**Task directions:**
Repeat each record below exactly as it is written.

─── Input data

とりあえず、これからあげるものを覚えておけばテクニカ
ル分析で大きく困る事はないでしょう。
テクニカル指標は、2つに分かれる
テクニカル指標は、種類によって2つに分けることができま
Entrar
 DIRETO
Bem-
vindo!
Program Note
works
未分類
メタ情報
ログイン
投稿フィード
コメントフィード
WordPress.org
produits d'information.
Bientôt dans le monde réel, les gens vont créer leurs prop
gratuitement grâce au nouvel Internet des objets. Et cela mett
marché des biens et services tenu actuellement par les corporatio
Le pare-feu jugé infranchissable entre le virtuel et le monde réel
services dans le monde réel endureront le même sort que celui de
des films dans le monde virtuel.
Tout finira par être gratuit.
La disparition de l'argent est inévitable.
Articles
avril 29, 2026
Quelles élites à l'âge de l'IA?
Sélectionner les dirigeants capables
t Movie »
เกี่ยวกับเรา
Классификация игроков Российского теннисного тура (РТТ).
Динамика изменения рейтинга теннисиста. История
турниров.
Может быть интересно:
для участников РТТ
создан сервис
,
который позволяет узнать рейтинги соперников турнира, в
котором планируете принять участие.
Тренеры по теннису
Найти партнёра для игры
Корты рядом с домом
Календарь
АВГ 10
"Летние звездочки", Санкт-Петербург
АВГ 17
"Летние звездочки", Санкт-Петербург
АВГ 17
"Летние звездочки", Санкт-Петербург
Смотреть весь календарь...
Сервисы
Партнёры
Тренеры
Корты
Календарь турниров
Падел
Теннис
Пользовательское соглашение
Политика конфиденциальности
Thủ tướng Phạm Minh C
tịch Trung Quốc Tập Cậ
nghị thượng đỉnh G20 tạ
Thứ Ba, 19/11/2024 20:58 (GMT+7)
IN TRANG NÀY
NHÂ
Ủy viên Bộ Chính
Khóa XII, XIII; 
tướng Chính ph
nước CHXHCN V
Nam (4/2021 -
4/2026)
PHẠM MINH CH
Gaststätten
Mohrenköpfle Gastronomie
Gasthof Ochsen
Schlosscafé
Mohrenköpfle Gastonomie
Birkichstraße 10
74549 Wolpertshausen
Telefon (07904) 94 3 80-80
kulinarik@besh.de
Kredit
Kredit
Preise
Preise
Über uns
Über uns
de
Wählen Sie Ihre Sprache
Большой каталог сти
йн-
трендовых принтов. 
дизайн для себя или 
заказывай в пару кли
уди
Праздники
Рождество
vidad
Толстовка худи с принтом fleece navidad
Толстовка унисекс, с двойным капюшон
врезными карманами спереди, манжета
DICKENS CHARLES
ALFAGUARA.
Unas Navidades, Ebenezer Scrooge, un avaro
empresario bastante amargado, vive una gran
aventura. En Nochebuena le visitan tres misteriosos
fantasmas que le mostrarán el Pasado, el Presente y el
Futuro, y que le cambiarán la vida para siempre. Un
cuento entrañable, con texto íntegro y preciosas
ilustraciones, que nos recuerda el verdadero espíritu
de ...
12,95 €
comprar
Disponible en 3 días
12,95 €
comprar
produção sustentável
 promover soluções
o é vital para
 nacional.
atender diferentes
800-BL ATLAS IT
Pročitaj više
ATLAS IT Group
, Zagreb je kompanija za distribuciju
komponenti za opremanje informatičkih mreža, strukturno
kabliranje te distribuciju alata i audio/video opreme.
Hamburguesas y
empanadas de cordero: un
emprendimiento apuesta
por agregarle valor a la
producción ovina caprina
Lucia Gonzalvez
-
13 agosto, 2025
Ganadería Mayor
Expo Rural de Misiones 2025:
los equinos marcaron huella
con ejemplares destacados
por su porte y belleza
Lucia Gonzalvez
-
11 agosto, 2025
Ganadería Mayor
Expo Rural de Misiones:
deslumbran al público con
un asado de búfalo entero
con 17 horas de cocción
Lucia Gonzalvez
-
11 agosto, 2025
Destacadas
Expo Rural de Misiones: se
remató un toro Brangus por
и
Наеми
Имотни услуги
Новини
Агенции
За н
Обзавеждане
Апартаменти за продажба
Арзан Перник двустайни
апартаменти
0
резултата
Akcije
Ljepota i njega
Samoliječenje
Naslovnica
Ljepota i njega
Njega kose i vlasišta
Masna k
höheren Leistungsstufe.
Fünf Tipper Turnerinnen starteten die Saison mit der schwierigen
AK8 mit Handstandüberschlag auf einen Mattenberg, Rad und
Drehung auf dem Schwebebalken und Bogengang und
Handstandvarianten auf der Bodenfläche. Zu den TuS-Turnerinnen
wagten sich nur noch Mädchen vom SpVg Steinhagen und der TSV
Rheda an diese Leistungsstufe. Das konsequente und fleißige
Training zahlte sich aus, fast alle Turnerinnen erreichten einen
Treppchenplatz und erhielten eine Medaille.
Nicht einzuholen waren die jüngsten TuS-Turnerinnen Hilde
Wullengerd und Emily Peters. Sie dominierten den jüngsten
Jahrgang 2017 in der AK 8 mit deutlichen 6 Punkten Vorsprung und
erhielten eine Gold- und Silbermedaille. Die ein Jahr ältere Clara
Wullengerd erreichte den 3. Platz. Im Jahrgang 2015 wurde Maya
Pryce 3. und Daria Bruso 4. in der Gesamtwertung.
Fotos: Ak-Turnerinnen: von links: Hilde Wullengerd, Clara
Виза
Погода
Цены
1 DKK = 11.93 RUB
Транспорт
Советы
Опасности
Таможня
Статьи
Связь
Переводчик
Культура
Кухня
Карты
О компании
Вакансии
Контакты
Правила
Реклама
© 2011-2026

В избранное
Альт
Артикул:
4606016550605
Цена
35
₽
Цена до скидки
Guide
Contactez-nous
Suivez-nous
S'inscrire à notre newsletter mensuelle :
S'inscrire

──────

**Answer to this problem:**
とりあえず、これからあげるものを覚えておけばテクニカ
ル分析で大きく困る事はないでしょう。
テクニカル指標は、2つに分かれる
テクニカル指標は、種類によって2つに分けることができま
Entrar
 DIRETO
Bem-
vindo!
Program Note
works
未分類
メタ情報
ログイン
投稿フィード
コメントフィード
WordPress.org
produits d'information.
Bientôt dans le monde réel, les gens vont créer leurs prop
gratuitement grâce au nouvel Internet des objets. Et cela mett
marché des biens et services tenu actuellement par les corporatio
Le pare-feu jugé infranchissable entre le virtuel et le monde réel
services dans le monde réel endureront le même sort que celui de
des films dans le monde virtuel.
Tout finira par être gratuit.
La disparition de l'argent est inévitable.
Articles
avril 29, 2026
Quelles élites à l'âge de l'IA?
Sélectionner les dirigeants capables
t Movie »
เกี่ยวกับเรา
Классификация игроков Российского теннисного тура (РТТ).
Динамика изменения рейтинга теннисиста. История
турниров.
Может быть интересно:
для участников РТТ
создан сервис
,
который позволяет узнать рейтинги соперников турнира, в
котором планируете принять участие.
Тренеры по теннису
Найти партнёра для игры
Корты рядом с домом
Календарь
АВГ 10
"Летние звездочки", Санкт-Петербург
АВГ 17
"Летние звездочки", Санкт-Петербург
АВГ 17
"Летние звездочки", Санкт-Петербург
Смотреть весь календарь...
Сервисы
Партнёры
Тренеры
Корты
Календарь турниров
Падел
Теннис
Пользовательское соглашение
Политика конфиденциальности
Thủ tướng Phạm Minh C
tịch Trung Quốc Tập Cậ
nghị thượng đỉnh G20 tạ
Thứ Ba, 19/11/2024 20:58 (GMT+7)
IN TRANG NÀY
NHÂ
Ủy viên Bộ Chính
Khóa XII, XIII; 
tướng Chính ph
nước CHXHCN V
Nam (4/2021 -
4/2026)
PHẠM MINH CH
Gaststätten
Mohrenköpfle Gastronomie
Gasthof Ochsen
Schlosscafé
Mohrenköpfle Gastonomie
Birkichstraße 10
74549 Wolpertshausen
Telefon (07904) 94 3 80-80
kulinarik@besh.de
Kredit
Kredit
Preise
Preise
Über uns
Über uns
de
Wählen Sie Ihre Sprache
Большой каталог сти
йн-
трендовых принтов. 
дизайн для себя или 
заказывай в пару кли
уди
Праздники
Рождество
vidad
Толстовка худи с принтом fleece navidad
Толстовка унисекс, с двойным капюшон
врезными карманами спереди, манжета
DICKENS CHARLES
ALFAGUARA.
Unas Navidades, Ebenezer Scrooge, un avaro
empresario bastante amargado, vive una gran
aventura. En Nochebuena le visitan tres misteriosos
fantasmas que le mostrarán el Pasado, el Presente y el
Futuro, y que le cambiarán la vida para siempre. Un
cuento entrañable, con texto íntegro y preciosas
ilustraciones, que nos recuerda el verdadero espíritu
de ...
12,95 €
comprar
Disponible en 3 días
12,95 €
comprar
produção sustentável
 promover soluções
o é vital para
 nacional.
atender diferentes
800-BL ATLAS IT
Pročitaj više
ATLAS IT Group
, Zagreb je kompanija za distribuciju
komponenti za opremanje informatičkih mreža, strukturno
kabliranje te distribuciju alata i audio/video opreme.
Hamburguesas y
empanadas de cordero: un
emprendimiento apuesta
por agregarle valor a la
producción ovina caprina
Lucia Gonzalvez
-
13 agosto, 2025
Ganadería Mayor
Expo Rural de Misiones 2025:
los equinos marcaron huella
con ejemplares destacados
por su porte y belleza
Lucia Gonzalvez
-
11 agosto, 2025
Ganadería Mayor
Expo Rural de Misiones:
deslumbran al público con
un asado de búfalo entero
con 17 horas de cocción
Lucia Gonzalvez
-
11 agosto, 2025
Destacadas
Expo Rural de Misiones: se
remató un toro Brangus por
и
Наеми
Имотни услуги
Новини
Агенции
За н
Обзавеждане
Апартаменти за продажба
Арзан Перник двустайни
апартаменти
0
резултата
Akcije
Ljepota i njega
Samoliječenje
Naslovnica
Ljepota i njega
Njega kose i vlasišta
Masna k
höheren Leistungsstufe.
Fünf Tipper Turnerinnen starteten die Saison mit der schwierigen
AK8 mit Handstandüberschlag auf einen Mattenberg, Rad und
Drehung auf dem Schwebebalken und Bogengang und
Handstandvarianten auf der Bodenfläche. Zu den TuS-Turnerinnen
wagten sich nur noch Mädchen vom SpVg Steinhagen und der TSV
Rheda an diese Leistungsstufe. Das konsequente und fleißige
Training zahlte sich aus, fast alle Turnerinnen erreichten einen
Treppchenplatz und erhielten eine Medaille.
Nicht einzuholen waren die jüngsten TuS-Turnerinnen Hilde
Wullengerd und Emily Peters. Sie dominierten den jüngsten
Jahrgang 2017 in der AK 8 mit deutlichen 6 Punkten Vorsprung und
erhielten eine Gold- und Silbermedaille. Die ein Jahr ältere Clara
Wullengerd erreichte den 3. Platz. Im Jahrgang 2015 wurde Maya
Pryce 3. und Daria Bruso 4. in der Gesamtwertung.
Fotos: Ak-Turnerinnen: von links: Hilde Wullengerd, Clara
Виза
Погода
Цены
1 DKK = 11.93 RUB
Транспорт
Советы
Опасности
Таможня
Статьи
Связь
Переводчик
Культура
Кухня
Карты
О компании
Вакансии
Контакты
Правила
Реклама
© 2011-2026

В избранное
Альт
Артикул:
4606016550605
Цена
35
₽
Цена до скидки
Guide
Contactez-nous
Suivez-nous
S'inscrire à notre newsletter mensuelle :
S'inscrire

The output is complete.